Give the line containing "Look at this" again, exactly, along with all later lines of the entries, through the last one.

Data shown START

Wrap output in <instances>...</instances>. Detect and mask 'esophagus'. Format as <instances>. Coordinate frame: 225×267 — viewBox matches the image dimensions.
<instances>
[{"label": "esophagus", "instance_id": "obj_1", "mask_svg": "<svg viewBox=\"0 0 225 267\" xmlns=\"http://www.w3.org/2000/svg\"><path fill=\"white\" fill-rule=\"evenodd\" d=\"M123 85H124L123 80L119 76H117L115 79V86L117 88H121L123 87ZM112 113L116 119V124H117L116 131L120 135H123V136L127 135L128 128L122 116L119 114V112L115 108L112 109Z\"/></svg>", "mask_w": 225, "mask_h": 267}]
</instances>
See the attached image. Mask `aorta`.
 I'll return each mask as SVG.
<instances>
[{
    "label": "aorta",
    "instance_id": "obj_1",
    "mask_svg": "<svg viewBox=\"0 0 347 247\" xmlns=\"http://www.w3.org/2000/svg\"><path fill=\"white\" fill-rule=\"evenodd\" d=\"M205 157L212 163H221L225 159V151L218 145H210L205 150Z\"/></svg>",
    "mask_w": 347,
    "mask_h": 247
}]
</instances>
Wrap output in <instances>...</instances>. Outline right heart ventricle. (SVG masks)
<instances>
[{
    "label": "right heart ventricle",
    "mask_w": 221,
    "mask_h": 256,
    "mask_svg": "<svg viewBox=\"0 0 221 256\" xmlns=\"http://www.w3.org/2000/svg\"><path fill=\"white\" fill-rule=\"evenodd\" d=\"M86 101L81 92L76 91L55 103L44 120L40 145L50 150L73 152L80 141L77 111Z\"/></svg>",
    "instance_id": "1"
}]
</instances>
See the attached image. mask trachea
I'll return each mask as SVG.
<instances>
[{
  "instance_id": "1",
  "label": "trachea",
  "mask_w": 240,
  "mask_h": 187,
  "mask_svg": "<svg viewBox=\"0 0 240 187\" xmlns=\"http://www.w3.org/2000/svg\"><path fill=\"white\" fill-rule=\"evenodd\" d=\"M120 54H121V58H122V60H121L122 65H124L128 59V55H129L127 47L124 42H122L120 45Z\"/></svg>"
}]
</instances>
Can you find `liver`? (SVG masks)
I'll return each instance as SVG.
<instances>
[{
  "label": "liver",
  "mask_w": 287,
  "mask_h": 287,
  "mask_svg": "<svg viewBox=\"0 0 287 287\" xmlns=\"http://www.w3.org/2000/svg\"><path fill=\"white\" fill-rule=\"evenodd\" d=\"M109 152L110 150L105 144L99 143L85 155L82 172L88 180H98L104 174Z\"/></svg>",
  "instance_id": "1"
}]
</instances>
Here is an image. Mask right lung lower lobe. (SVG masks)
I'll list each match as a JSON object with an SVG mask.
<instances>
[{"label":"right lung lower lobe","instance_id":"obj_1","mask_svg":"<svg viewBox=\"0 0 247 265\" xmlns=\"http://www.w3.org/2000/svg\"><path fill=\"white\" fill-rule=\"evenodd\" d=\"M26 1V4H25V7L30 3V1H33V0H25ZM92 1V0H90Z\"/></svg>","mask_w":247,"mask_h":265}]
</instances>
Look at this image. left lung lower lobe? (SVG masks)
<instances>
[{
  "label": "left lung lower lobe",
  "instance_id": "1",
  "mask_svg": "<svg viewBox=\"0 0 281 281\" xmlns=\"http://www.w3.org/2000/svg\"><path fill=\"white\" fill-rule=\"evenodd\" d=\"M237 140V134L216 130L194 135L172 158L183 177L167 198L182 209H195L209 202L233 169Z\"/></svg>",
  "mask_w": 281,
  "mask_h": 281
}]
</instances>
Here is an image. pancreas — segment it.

Data shown END

• Your solution
Look at this image. left lung lower lobe? (SVG masks)
<instances>
[{
  "label": "left lung lower lobe",
  "instance_id": "1",
  "mask_svg": "<svg viewBox=\"0 0 281 281\" xmlns=\"http://www.w3.org/2000/svg\"><path fill=\"white\" fill-rule=\"evenodd\" d=\"M237 140V134L216 130L194 135L172 158L183 177L167 198L182 209H195L209 202L233 169Z\"/></svg>",
  "mask_w": 281,
  "mask_h": 281
}]
</instances>
Here is an image. pancreas — segment it.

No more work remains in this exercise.